Uma enorme energia é libertada e a joia retorna a minha mão. Por um instante não sei o que faço, olho apenas para a minha conquista. Uma pedra com cores negras, contornada de um brilho solar.

Uma voz canta em minha cabeça: "Isso é a energia negra que existe em todos os lugares inclusive na mais imensa luz." Meus olhos se fecham e me viro para trás, sinto uma energia reconfortante.

Vejo Camilla, ela está sentindo o mesmo. De repente quando ela abre seus olhos ela diz:

–Stella, por mais que eu te odeie, sou de Solaria também, se você morrer, eu também irei. Não poderia te mentir sobre isso. E apesar de ter sido um monstro eu quero agradecer por me salvar. -Ela fala tentando emitir um som de superioridade em sua voz.

–Não precisa agradecer, na verdade eu que deveria estar falando obrigado, sem você não teria essa joia. -Tento ser sincera.

–Eu sei. -Em um tom de confiança ela fala.

–Mas como você pegou a maldição?- Tento indagar.

–Essa pedra continha a maldição, mas só a família real poderia a pegar. Dizia na parede da caverna até sua amiguinha ruiva tentar destruir tudo antes de vocês chegarem. Pois é, eu falhei não sou da família real mas pensei que iria conseguir, porque sempre fui mais forte que você. -Em um tom de ironia ela me deixa irritada.

–Stella! -Ouço um grito de 4 amigas furiosas.

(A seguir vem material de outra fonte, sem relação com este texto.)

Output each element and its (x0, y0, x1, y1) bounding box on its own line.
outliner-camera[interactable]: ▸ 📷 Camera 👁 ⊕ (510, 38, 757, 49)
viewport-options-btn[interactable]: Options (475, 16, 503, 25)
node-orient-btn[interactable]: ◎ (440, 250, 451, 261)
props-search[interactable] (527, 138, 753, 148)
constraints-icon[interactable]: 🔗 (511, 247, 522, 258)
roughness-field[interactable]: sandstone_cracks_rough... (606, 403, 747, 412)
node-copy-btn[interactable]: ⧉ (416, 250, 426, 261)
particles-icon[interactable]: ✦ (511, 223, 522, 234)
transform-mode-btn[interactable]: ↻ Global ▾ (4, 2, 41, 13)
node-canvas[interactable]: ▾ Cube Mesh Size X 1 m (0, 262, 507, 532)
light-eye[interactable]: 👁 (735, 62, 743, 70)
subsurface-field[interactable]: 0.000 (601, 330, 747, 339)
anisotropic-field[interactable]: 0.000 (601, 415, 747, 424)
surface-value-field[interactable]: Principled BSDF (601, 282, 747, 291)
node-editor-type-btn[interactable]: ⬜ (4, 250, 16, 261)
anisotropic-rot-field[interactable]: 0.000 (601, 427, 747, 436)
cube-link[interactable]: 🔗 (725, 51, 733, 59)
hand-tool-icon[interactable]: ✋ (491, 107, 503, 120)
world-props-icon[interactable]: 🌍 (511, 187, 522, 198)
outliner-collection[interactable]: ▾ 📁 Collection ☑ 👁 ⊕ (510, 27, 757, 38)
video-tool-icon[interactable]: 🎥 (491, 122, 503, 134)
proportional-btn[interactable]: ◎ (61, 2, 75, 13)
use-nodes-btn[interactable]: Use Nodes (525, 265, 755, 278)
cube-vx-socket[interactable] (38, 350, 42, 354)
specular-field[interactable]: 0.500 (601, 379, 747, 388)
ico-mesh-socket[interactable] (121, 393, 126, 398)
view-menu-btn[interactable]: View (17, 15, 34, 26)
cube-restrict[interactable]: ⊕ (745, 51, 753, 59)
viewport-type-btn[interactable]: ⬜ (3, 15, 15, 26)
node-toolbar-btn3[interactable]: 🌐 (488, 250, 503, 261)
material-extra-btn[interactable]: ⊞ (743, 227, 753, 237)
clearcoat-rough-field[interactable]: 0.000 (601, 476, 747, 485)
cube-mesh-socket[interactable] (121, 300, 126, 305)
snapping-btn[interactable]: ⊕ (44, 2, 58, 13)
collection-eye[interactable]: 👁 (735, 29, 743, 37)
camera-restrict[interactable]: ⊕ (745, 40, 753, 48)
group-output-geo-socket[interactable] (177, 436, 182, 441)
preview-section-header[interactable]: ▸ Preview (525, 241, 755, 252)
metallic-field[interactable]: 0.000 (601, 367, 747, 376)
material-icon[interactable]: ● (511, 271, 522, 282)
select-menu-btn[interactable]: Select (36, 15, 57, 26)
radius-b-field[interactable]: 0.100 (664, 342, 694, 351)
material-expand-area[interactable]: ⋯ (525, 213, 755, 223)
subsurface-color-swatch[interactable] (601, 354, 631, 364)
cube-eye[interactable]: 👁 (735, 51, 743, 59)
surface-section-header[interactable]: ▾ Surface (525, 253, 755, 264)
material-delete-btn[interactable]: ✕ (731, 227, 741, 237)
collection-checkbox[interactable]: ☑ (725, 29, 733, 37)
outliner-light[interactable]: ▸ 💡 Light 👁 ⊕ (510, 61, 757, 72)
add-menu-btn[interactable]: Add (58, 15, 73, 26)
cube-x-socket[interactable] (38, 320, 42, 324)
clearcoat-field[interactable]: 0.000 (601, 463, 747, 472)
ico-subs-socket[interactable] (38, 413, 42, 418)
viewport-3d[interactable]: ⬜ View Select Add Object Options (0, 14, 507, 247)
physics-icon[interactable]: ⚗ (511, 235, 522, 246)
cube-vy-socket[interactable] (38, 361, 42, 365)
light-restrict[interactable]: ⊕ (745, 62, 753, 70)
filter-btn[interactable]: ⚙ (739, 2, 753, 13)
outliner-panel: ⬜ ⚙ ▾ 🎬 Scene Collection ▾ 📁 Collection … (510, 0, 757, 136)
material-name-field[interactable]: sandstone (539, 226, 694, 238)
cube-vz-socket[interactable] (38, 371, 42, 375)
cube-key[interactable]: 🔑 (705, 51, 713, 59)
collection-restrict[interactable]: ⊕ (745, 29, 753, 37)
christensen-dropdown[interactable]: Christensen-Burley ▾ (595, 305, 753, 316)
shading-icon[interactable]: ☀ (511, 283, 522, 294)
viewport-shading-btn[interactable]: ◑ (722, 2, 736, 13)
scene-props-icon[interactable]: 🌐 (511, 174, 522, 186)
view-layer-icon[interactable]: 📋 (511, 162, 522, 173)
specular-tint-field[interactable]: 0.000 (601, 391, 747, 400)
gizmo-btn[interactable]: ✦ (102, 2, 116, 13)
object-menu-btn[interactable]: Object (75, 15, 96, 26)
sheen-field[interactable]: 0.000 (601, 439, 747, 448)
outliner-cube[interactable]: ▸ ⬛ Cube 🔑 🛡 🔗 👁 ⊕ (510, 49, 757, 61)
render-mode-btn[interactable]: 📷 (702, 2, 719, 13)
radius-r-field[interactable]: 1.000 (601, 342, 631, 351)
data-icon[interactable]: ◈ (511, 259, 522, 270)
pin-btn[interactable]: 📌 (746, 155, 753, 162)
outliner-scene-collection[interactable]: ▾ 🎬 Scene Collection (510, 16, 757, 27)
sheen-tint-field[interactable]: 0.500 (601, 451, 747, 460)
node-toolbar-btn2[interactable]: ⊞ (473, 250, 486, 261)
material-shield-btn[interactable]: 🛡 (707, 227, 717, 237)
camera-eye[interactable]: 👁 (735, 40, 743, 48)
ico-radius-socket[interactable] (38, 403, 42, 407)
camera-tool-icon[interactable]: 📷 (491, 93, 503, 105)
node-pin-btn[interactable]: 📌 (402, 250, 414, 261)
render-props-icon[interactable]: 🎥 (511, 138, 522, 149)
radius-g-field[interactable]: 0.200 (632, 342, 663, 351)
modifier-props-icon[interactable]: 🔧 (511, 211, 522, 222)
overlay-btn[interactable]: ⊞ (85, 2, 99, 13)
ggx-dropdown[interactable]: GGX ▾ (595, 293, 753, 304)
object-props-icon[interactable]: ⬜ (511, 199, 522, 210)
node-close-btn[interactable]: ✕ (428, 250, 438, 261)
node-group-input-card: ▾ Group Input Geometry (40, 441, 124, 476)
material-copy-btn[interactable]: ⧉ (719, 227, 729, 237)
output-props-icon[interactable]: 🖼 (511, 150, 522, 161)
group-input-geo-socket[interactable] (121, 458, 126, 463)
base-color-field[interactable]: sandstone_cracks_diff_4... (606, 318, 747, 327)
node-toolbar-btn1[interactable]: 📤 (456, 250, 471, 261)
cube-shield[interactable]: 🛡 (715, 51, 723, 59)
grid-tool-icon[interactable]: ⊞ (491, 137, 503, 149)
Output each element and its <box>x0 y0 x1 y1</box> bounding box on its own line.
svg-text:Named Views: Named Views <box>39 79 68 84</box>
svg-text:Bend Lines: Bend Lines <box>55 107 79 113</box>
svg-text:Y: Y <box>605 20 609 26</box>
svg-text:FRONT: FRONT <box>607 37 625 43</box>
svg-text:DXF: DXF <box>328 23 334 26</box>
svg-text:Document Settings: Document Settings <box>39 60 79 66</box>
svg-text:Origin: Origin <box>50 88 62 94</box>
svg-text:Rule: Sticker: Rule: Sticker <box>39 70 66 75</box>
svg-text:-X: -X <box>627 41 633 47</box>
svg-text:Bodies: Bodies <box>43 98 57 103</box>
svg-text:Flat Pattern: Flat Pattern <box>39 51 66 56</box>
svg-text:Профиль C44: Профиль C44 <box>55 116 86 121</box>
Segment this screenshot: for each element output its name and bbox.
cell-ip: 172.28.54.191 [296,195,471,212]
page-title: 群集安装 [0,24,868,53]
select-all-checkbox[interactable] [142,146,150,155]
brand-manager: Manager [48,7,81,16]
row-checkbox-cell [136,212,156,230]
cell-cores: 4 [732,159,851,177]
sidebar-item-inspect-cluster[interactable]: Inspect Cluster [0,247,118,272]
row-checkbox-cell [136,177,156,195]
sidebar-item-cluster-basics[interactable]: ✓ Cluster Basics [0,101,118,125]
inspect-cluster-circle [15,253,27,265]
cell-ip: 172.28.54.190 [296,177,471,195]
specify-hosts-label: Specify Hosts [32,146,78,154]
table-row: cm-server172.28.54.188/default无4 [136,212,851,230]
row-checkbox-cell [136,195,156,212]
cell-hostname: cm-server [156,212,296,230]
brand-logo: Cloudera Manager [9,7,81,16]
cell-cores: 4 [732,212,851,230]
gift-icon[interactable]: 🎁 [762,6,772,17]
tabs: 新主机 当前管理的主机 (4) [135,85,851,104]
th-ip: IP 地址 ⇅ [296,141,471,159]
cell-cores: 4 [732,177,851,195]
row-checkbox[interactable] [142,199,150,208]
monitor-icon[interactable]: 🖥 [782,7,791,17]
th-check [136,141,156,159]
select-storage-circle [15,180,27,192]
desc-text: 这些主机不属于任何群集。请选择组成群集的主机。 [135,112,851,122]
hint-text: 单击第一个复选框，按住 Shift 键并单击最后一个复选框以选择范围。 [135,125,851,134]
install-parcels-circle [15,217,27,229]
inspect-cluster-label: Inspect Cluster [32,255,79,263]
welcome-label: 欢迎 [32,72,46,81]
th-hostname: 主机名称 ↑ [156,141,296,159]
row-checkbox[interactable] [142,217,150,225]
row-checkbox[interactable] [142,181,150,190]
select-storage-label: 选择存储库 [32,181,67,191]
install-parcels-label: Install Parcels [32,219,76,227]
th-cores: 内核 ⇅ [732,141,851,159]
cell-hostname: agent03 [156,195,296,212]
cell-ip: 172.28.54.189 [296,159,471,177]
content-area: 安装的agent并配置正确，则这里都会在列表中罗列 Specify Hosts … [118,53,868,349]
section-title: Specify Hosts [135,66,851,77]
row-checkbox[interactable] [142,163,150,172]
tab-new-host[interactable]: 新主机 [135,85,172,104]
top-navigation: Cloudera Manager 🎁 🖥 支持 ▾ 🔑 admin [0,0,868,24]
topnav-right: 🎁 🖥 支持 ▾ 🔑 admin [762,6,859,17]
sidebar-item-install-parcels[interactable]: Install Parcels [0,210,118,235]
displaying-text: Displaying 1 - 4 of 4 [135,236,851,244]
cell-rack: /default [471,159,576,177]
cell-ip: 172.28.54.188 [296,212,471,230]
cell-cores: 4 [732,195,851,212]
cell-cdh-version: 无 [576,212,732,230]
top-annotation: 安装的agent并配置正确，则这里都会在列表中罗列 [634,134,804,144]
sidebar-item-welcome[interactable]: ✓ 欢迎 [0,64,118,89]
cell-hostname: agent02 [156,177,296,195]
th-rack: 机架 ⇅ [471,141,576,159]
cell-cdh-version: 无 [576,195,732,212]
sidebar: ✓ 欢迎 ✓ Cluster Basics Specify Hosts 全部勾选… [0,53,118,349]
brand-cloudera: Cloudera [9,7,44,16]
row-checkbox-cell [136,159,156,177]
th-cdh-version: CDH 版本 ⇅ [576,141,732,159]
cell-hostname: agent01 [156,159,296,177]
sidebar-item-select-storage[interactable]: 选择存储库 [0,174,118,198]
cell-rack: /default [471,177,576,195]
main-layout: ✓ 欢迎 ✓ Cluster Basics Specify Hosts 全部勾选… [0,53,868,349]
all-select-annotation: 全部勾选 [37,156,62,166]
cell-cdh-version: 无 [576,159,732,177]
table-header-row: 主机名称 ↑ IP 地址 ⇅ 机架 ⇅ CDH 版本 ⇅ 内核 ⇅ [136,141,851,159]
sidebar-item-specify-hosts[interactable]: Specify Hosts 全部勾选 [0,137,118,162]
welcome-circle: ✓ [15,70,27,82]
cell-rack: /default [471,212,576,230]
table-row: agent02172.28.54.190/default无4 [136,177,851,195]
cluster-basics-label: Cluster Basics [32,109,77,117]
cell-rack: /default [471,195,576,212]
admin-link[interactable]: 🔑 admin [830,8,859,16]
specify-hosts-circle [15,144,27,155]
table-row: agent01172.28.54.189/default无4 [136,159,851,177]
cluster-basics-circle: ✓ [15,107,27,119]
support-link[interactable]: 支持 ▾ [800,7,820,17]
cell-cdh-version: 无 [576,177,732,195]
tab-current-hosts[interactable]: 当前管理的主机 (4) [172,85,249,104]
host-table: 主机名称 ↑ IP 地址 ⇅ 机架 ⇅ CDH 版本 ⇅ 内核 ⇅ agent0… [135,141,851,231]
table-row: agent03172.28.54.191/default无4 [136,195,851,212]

–A Bloom, salve ela logo. — Tecna berra.

–Ah, sim, quase esqueci... -Concordo.-DIAMANTE DE LUZ. -Grito.

Acerto as correntes que prendem Bloom a libertando, portanto ela continua fraca. Flora e Musa a seguram, teremos de voltar. Cammila se transforma em uma fada enchantix e seguimos para a saídada caverna.

No caminho os dois monstros restantes estão de pé novamente, lançam pedras em nossa direção. Apesar da tentativa de atacar Aisha falha e é levada ao chão.

São rochas de Obsidian, carregadas de energia negativa que diminui o poder das fadas, tem certeza que quer atacar de modo ofensivo? — Ela até ri, como se fosse melhor que Aisha.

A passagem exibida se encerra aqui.